Long-term vacant properties are defined as those that are liable for council tax but have been empty for more than six months.
The data shows that there are 36,210 long-term vacant homes across the capital. While this may only equate to just 1% of total London dwelling stock (3.75 million), they are estimated to be worth a staggering £18.7 billion in the current market and could go some way towards addressing the London housing crisis while also bringing life back to some of the capital’s proudest buildings.
The borough in which vacant units make up the largest proportion of local stock is The City of London. While there are just 261 empty properties, they equate to 3.4% of all dwellings.
Southwark is home to the second highest proportion of long-term empty homes, accounting for 2% of the borough’s total dwellings stock. Southwark is also home to the highest actual number of vacant properties, where 2,920 homes with an estimated market value of £1.6 billion have been sitting empty for six months or more.
Newham is home to the second largest total number of long-term vacant homes (2,053) with a combined market value of £889.3 million; and in Barnet there are some 1,905 empty units with a combined market value of £1.1 billion- the third highest total across the capital.
Lambeth is home to 1,886 long-term empty units which, based on the borough’s average house price, have a total market value of £1.1 billion.
Kensington & Chelsea completes the top five boroughs with the highest number of long-term empty homes. 1,720 homes across the borough have been vacant for more than six months, and due to the high local house prices, they have the highest combined market value of any borough at a total of £2.3 billion.
Five solutions for addressing London’s housing problem
Relax planning policies
Relaxing planning policies and introducing new initiatives aimed at encouraging developers to retrofit derelict and damaged vacant properties could significantly contribute to alleviating the housing crisis without having to construct new developments.

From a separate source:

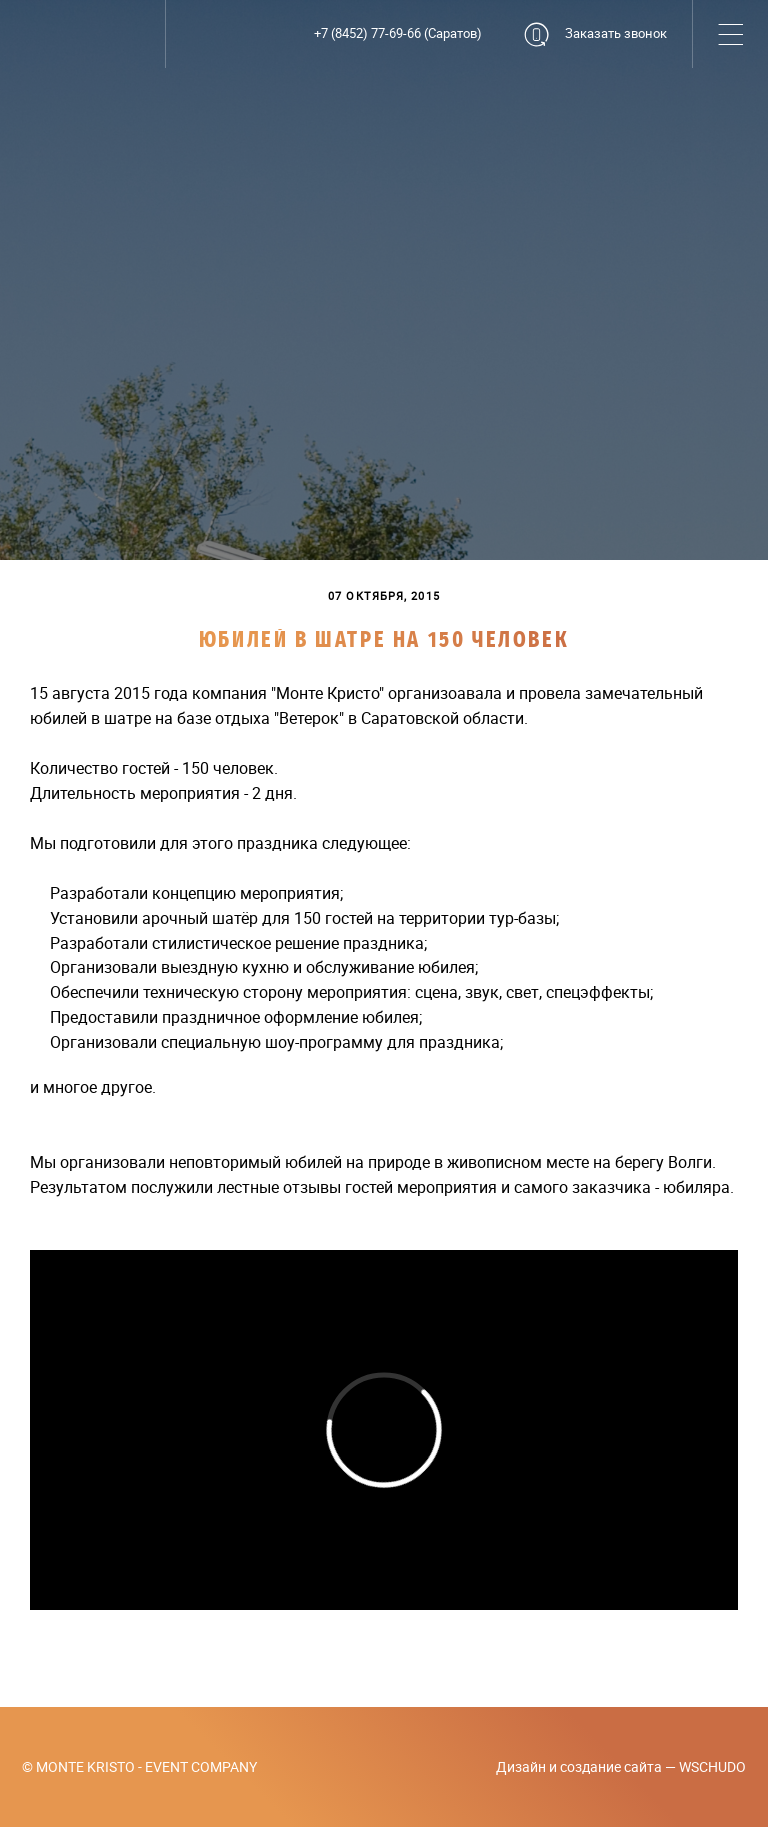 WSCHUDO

Joint ventures between the private sector and government
Joint venture partnerships between private and public sectors would enable London to leverage the tenacious innovation of the private sector which, when supported by the decision-making capabilities of local authorities, could efficiently repurpose derelict housing stock.

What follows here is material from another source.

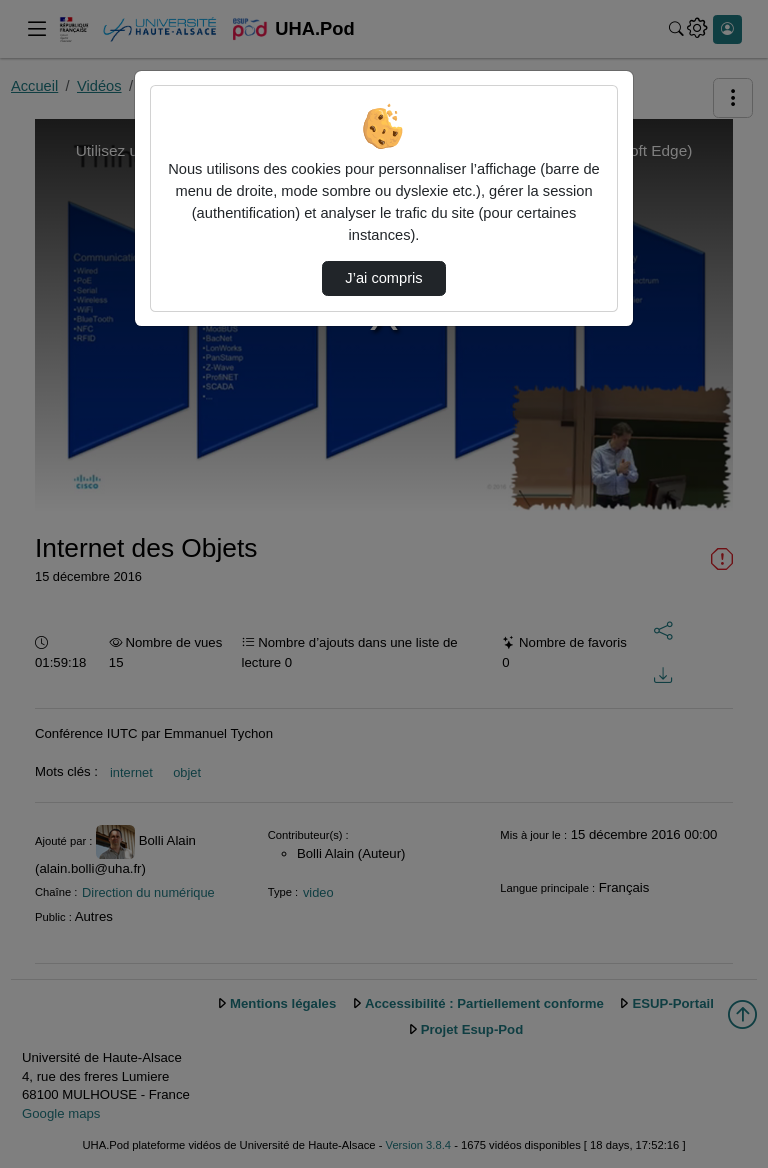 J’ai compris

Increase investment from the Mayor of London
There needs to be more infrastructure development within London’s underprivileged communities. Increasing the desirability of areas with high vacancy rates would encourage more people to live there and thus improve occupancy. But Sadiq Khan hasn’t been forthcoming with infrastructure investment, as is illustrated, by way of example, by the number of new-build completions in London falling an average of -5% between 2017 and 2022.
Introduce government initiatives to regulate foreign investment
Foreign investment into London property results in a huge number of units being used merely as asset havens. It’s essential that the government encourages the proper use of these homes. Sadiq Khan has recently called upon the government to get heavy with ‘greedy investors’ in order to try to release some of these empty dwellings for proper use, but it remains to be seen if real action will be taken.

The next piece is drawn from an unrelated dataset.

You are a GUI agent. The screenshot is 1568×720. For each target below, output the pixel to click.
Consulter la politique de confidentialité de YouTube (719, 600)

Direct investment towards refurbishing single-family homes
Funnelling money into refurbishing existing single-family homes will provide more affordable rental options for London residents. To be even more effective, this investment can be complemented by initiatives from lenders that make buying homes in London far more accessible.
Thomas Balashev, Chief Executive at Monta Capital, said, “London’s housing crisis seems to have been going on forever and no government, local or central, seems able to present a viable and practical solution. With the arguments around the capital’s crisis so enduring, how can it still be that so many houses are sitting empty?
More needs to be done to address these vacant dwellings, and it starts with introducing more incentives and initiatives in the planning process. This is the responsibility of the public sector.
But the government lacks intricate knowledge of the housing sector, so should be making more effort to work hand-in-hand with the private sector who live and breathe it every day.
Filling empty homes is an easy win for everyone involved. It can no longer be ignored or trumped in debate by the constant desire to erect new developments.”